* **Input**:

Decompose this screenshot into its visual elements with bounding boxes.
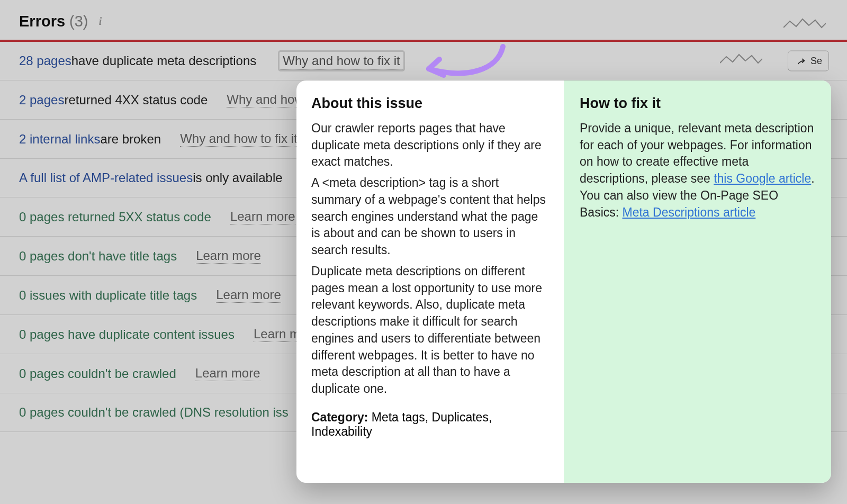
- about-text: A <meta description> tag is a short summ…: [311, 175, 549, 259]
- category-line: Category: Meta tags, Duplicates, Indexab…: [311, 410, 549, 439]
- fix-panel: How to fix it Provide a unique, relevant…: [564, 80, 831, 483]
- about-text: Our crawler reports pages that have dupl…: [311, 120, 549, 170]
- fix-text: Provide a unique, relevant meta descript…: [580, 120, 816, 187]
- fix-heading: How to fix it: [580, 95, 816, 112]
- fix-text-part: .: [811, 172, 814, 185]
- about-text: Duplicate meta descriptions on different…: [311, 263, 549, 398]
- about-panel: About this issue Our crawler reports pag…: [296, 80, 564, 483]
- category-label: Category:: [311, 410, 368, 424]
- issue-help-popover: About this issue Our crawler reports pag…: [296, 80, 831, 483]
- about-heading: About this issue: [311, 95, 549, 112]
- fix-text: You can also view the On-Page SEO Basics…: [580, 187, 816, 221]
- meta-descriptions-article-link[interactable]: Meta Descriptions article: [623, 205, 756, 219]
- google-article-link[interactable]: this Google article: [714, 172, 811, 185]
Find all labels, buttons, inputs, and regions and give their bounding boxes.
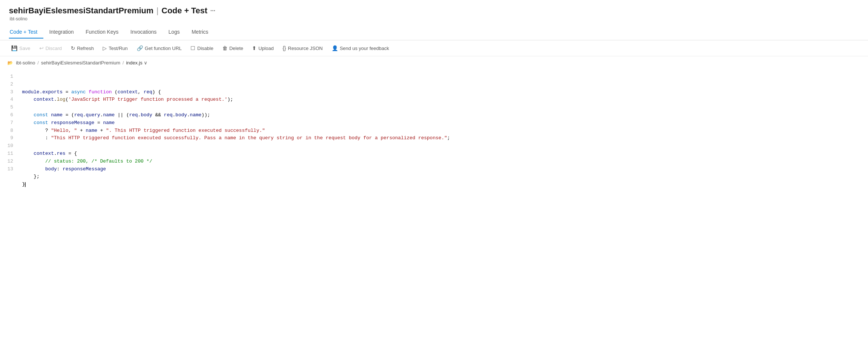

* **Exercise**: Write out the listing above exactly as it stands, pictures excluded.

* **Task solution**:
Decompose this screenshot into its visual elements with bounding boxes.
- about-text: A <meta description> tag is a short summ…: [311, 175, 549, 259]
- category-line: Category: Meta tags, Duplicates, Indexab…: [311, 410, 549, 439]
- fix-panel: How to fix it Provide a unique, relevant…: [564, 80, 831, 483]
- about-text: Our crawler reports pages that have dupl…: [311, 120, 549, 170]
- fix-text: Provide a unique, relevant meta descript…: [580, 120, 816, 187]
- fix-heading: How to fix it: [580, 95, 816, 112]
- fix-text-part: .: [811, 172, 814, 185]
- about-text: Duplicate meta descriptions on different…: [311, 263, 549, 398]
- about-panel: About this issue Our crawler reports pag…: [296, 80, 564, 483]
- category-label: Category:: [311, 410, 368, 424]
- issue-help-popover: About this issue Our crawler reports pag…: [296, 80, 831, 483]
- about-heading: About this issue: [311, 95, 549, 112]
- fix-text: You can also view the On-Page SEO Basics…: [580, 187, 816, 221]
- meta-descriptions-article-link[interactable]: Meta Descriptions article: [623, 205, 756, 219]
- google-article-link[interactable]: this Google article: [714, 172, 811, 185]
Find all labels, buttons, inputs, and regions and give their bounding boxes.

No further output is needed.